OPINI PUBLIK] : KEMISKINAN DAN KESENJANGAN GORONTALO

OPINI466 Dilihat

Oleh: Daud Yusuf S.Kom, M.Si (Akademisi Universitas Negeri Gorontalo)

Beberapa waktu lalu Badan Pusat Statistik (BPS) Provinsi Gorontalo merilis penurunan angka kemiskinan 0,09 % dari 15,33 % September 2019 menjadi 15,22 % bulan Maret 2020. Di satu sisi informasi ini prestasi menggembirakan. Namun, di sisi lain menimbulkan tanda tanya. Soalnya saat ini kita berada di tengah wabah covid-19. Meski Provinsi Gorontalo jumlah penderitanya tidak separah DKI Jakarta, Jawa Timur, Jawa Tengah, Jawa Barat, Sulawesi Selatan dan Kalimantan Selatan.

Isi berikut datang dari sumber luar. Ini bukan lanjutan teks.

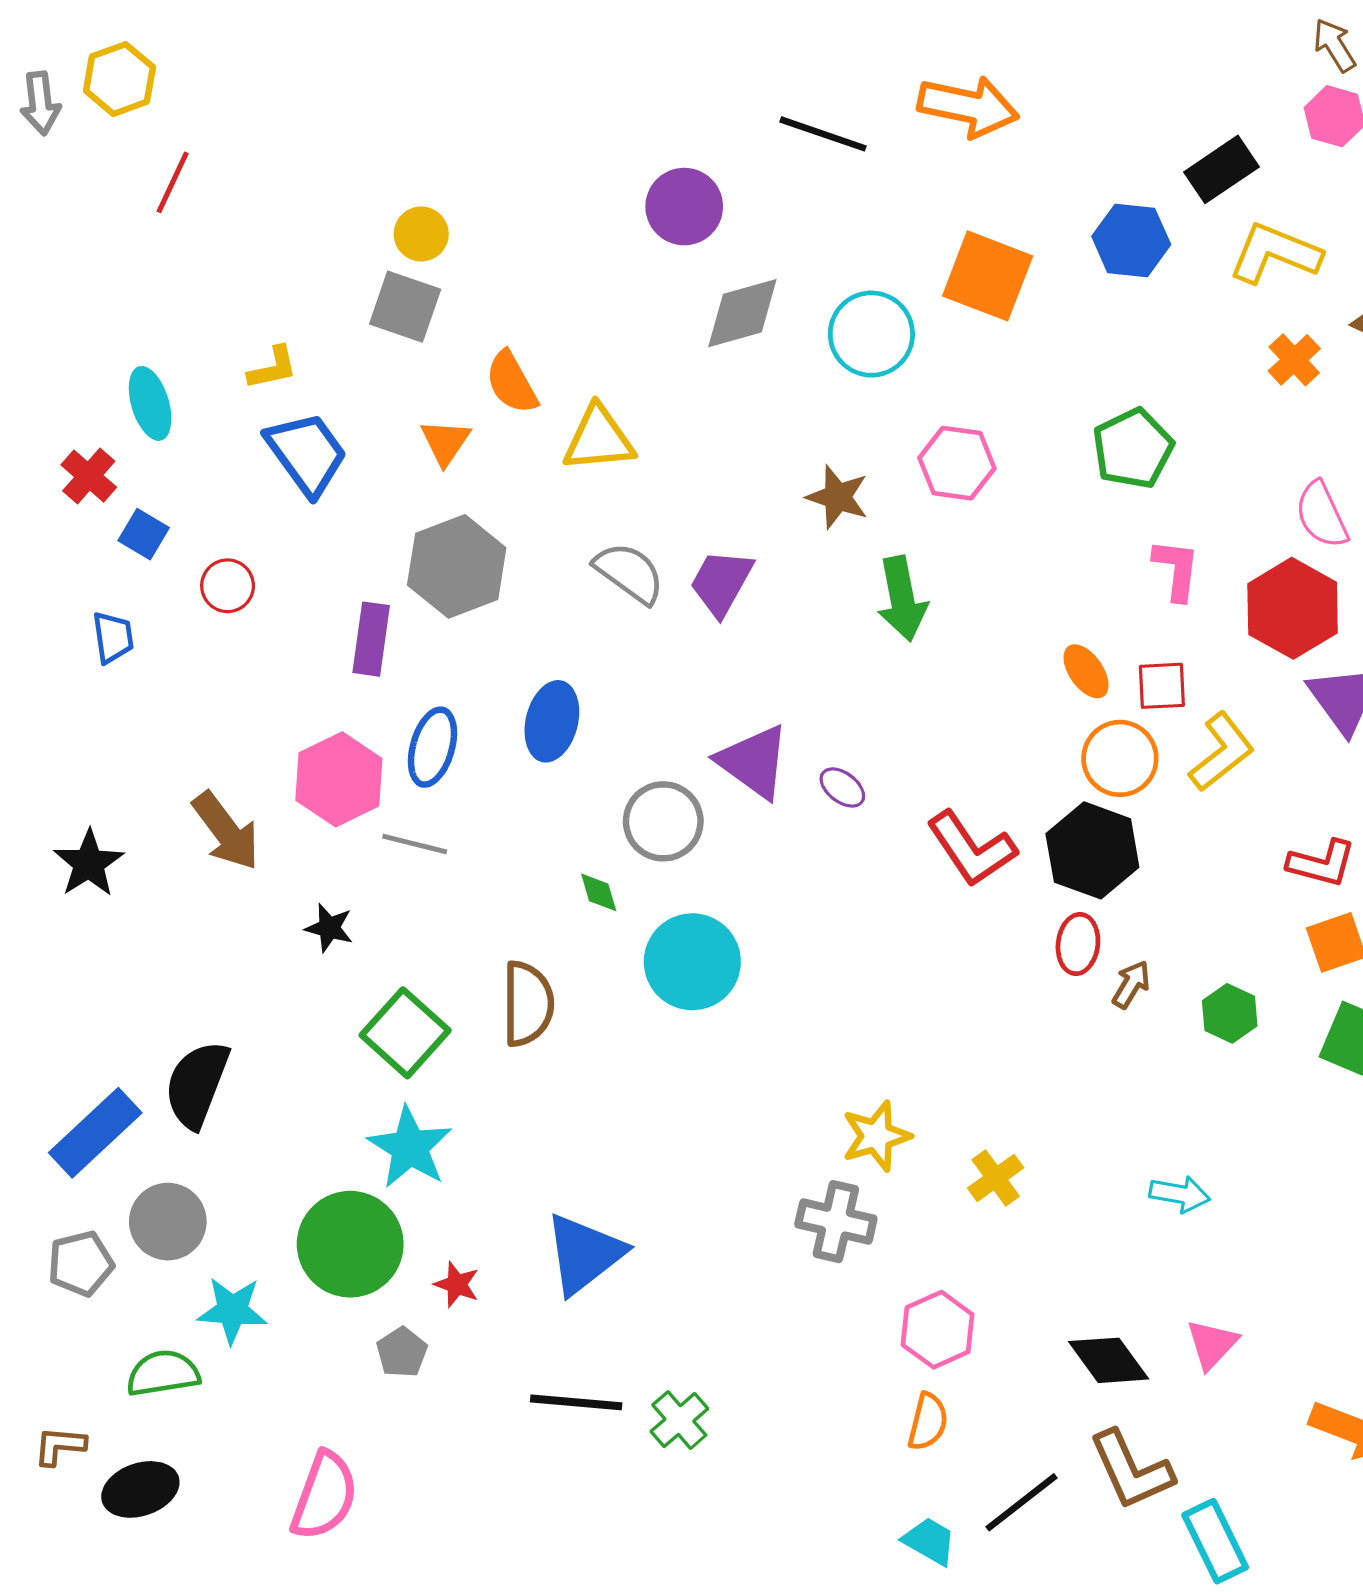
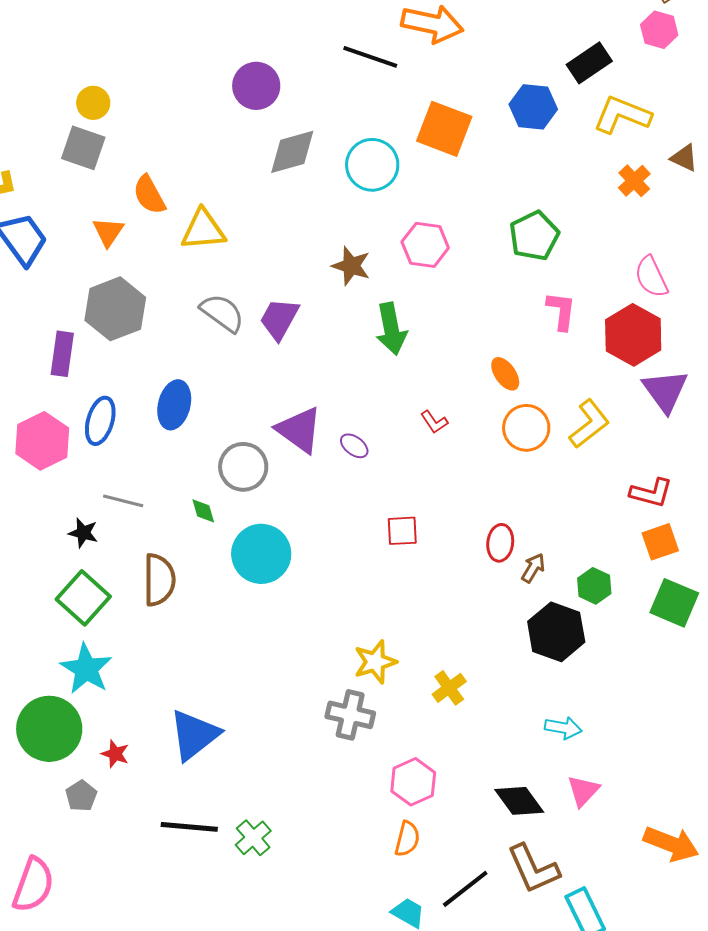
black line: (823, 134) -> (370, 57), moved
red square: (1162, 686) -> (402, 531), moved
gray line: (415, 844) -> (123, 501), moved
red L-shape: (971, 849) -> (434, 422), moved, size x0.5
black hexagon: (1092, 850) -> (556, 632), moved
black star: (329, 928) -> (83, 533), moved
cyan arrow: (1180, 1194) -> (563, 728), moved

Wabah ini tetap berimbas pada hilangnya sumber mata pencaharian akibat pemutusan hubungan kerja (PHK) hingga hilangnya pekerjaan. Ditambah kesulitan dalam pemenuhan sembako akibat pembatasan bepergian. Para ahli memprediksi pengangguran dan kemiskinan bakal melonjak hingga memperlebat kesenjangan. Ditambah resesi ekonomi mengintai di depan mata sehingga berdampak buruk bagi kondisi sosial ekonomi masyarakat. Apakah turunnya angka kemiskinan di Gorontalo selaras dengan penurunan indikator lainnya?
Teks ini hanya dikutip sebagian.